What you should do » Your task is to transcribe each record exactly and to omit every image.

Items listed in a dataset »
______

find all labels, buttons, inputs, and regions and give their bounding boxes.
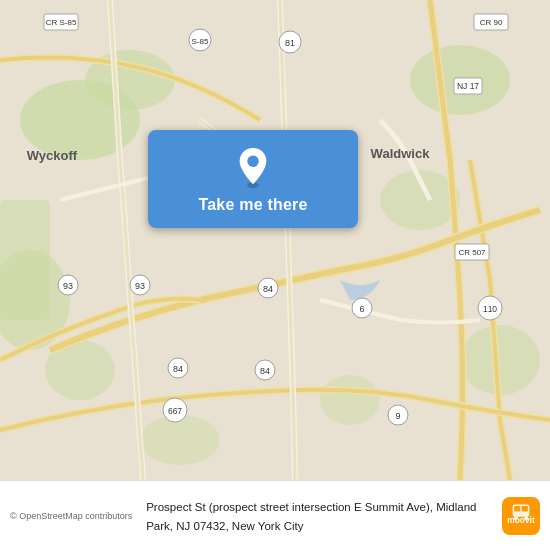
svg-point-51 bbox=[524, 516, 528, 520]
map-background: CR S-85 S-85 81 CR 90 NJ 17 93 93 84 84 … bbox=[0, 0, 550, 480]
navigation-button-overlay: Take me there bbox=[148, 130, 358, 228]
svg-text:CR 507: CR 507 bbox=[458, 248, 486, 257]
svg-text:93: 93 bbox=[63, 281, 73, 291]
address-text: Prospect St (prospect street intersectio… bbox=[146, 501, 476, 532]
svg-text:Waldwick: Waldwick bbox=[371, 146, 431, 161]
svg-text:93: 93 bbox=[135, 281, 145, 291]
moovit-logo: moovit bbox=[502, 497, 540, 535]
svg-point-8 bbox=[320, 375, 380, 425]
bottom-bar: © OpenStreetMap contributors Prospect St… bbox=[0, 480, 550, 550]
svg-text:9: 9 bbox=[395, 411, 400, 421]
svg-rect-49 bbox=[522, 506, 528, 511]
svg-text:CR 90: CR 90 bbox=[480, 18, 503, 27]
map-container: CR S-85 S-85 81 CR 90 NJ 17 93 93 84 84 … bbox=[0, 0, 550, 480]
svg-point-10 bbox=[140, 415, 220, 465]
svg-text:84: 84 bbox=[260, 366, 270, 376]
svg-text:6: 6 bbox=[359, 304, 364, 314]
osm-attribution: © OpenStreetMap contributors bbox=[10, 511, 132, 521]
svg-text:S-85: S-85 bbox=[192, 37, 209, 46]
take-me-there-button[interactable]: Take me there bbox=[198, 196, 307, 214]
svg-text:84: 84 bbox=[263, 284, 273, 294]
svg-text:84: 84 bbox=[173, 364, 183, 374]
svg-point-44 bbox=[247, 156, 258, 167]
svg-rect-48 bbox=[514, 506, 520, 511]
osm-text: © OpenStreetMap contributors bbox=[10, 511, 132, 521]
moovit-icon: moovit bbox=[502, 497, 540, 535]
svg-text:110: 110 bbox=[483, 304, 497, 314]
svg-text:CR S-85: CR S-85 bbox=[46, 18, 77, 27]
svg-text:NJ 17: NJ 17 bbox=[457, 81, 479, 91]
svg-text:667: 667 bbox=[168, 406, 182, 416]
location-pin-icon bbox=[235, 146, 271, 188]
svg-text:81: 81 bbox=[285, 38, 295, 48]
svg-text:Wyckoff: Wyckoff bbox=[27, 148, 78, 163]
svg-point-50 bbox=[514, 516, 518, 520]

______

Solution »
find all labels, buttons, inputs, and regions and give their bounding boxes.
svg-point-51 bbox=[524, 516, 528, 520]
map-background: CR S-85 S-85 81 CR 90 NJ 17 93 93 84 84 … bbox=[0, 0, 550, 480]
navigation-button-overlay: Take me there bbox=[148, 130, 358, 228]
svg-text:CR 507: CR 507 bbox=[458, 248, 486, 257]
svg-text:93: 93 bbox=[63, 281, 73, 291]
address-text: Prospect St (prospect street intersectio… bbox=[146, 501, 476, 532]
svg-text:Waldwick: Waldwick bbox=[371, 146, 431, 161]
svg-text:93: 93 bbox=[135, 281, 145, 291]
moovit-logo: moovit bbox=[502, 497, 540, 535]
svg-point-8 bbox=[320, 375, 380, 425]
bottom-bar: © OpenStreetMap contributors Prospect St… bbox=[0, 480, 550, 550]
svg-text:9: 9 bbox=[395, 411, 400, 421]
svg-rect-49 bbox=[522, 506, 528, 511]
svg-text:CR 90: CR 90 bbox=[480, 18, 503, 27]
map-container: CR S-85 S-85 81 CR 90 NJ 17 93 93 84 84 … bbox=[0, 0, 550, 480]
svg-point-10 bbox=[140, 415, 220, 465]
svg-text:84: 84 bbox=[260, 366, 270, 376]
svg-text:6: 6 bbox=[359, 304, 364, 314]
osm-attribution: © OpenStreetMap contributors bbox=[10, 511, 132, 521]
svg-text:S-85: S-85 bbox=[192, 37, 209, 46]
take-me-there-button[interactable]: Take me there bbox=[198, 196, 307, 214]
svg-text:84: 84 bbox=[263, 284, 273, 294]
svg-text:84: 84 bbox=[173, 364, 183, 374]
svg-point-44 bbox=[247, 156, 258, 167]
svg-rect-48 bbox=[514, 506, 520, 511]
osm-text: © OpenStreetMap contributors bbox=[10, 511, 132, 521]
moovit-icon: moovit bbox=[502, 497, 540, 535]
svg-text:110: 110 bbox=[483, 304, 497, 314]
svg-text:CR S-85: CR S-85 bbox=[46, 18, 77, 27]
svg-text:NJ 17: NJ 17 bbox=[457, 81, 479, 91]
svg-text:667: 667 bbox=[168, 406, 182, 416]
location-pin-icon bbox=[235, 146, 271, 188]
svg-text:81: 81 bbox=[285, 38, 295, 48]
svg-text:Wyckoff: Wyckoff bbox=[27, 148, 78, 163]
svg-point-50 bbox=[514, 516, 518, 520]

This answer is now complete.